** WHAT IS EXPECTED **
A single number is the answer here: the count of lines in the data below that include the word "потолков".

== == ==

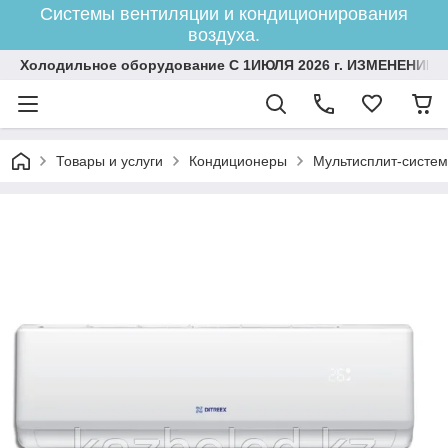
Системы вентиляции и кондиционирования
воздуха.
Холодильное оборудование С 1ИЮЛЯ 2026 г. ИЗМЕНЕНИЕ 
Товары и услуги
Кондиционеры
Мультисплит-систе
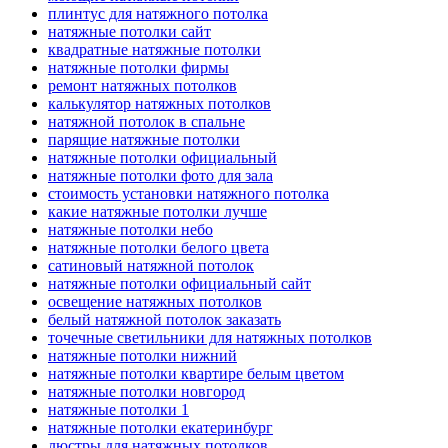
плинтус для натяжного потолка
натяжные потолки сайт
квадратные натяжные потолки
натяжные потолки фирмы
ремонт натяжных потолков
калькулятор натяжных потолков
натяжной потолок в спальне
парящие натяжные потолки
натяжные потолки официальный
натяжные потолки фото для зала
стоимость установки натяжного потолка
какие натяжные потолки лучше
натяжные потолки небо
натяжные потолки белого цвета
сатиновый натяжной потолок
натяжные потолки официальный сайт
освещение натяжных потолков
белый натяжной потолок заказать
точечные светильники для натяжных потолков
натяжные потолки нижний
натяжные потолки квартире белым цветом
натяжные потолки новгород
натяжные потолки 1
натяжные потолки екатеринбург
люстры для натяжных потолков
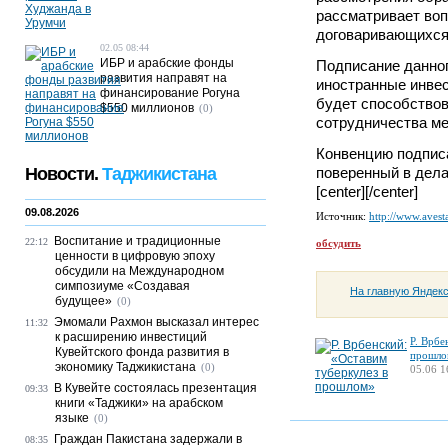
рассматривает во
договаривающихся 
02.05 08:44
ИБР и арабские фонды
Подписание данног
развития направят на
иностранные инвес
финансирование Рогуна
будет способствов
$550 миллионов
(0)
сотрудничества ме
Конвенцию подпис
Новости.
Таджикистана
поверенный в дела
[center][/center]
09.08.2026
Источник:
http://www.avesta
Воспитание и традиционные
22:12
обсудить
ценности в цифровую эпоху
обсудили на Международном
симпозиуме «Создавая
На главную Яндек
будущее»
(0)
Эмомали Рахмон высказал интерес
11:32
к расширению инвестиций
Р. Врбе
Кувейтского фонда развития в
прошло
экономику Таджикистана
(0)
05.06 1
В Кувейте состоялась презентация
09:33
книги «Таджики» на арабском
языке
(0)
Граждан Пакистана задержали в
08:35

== == ==

** RESPONSE BOX **
5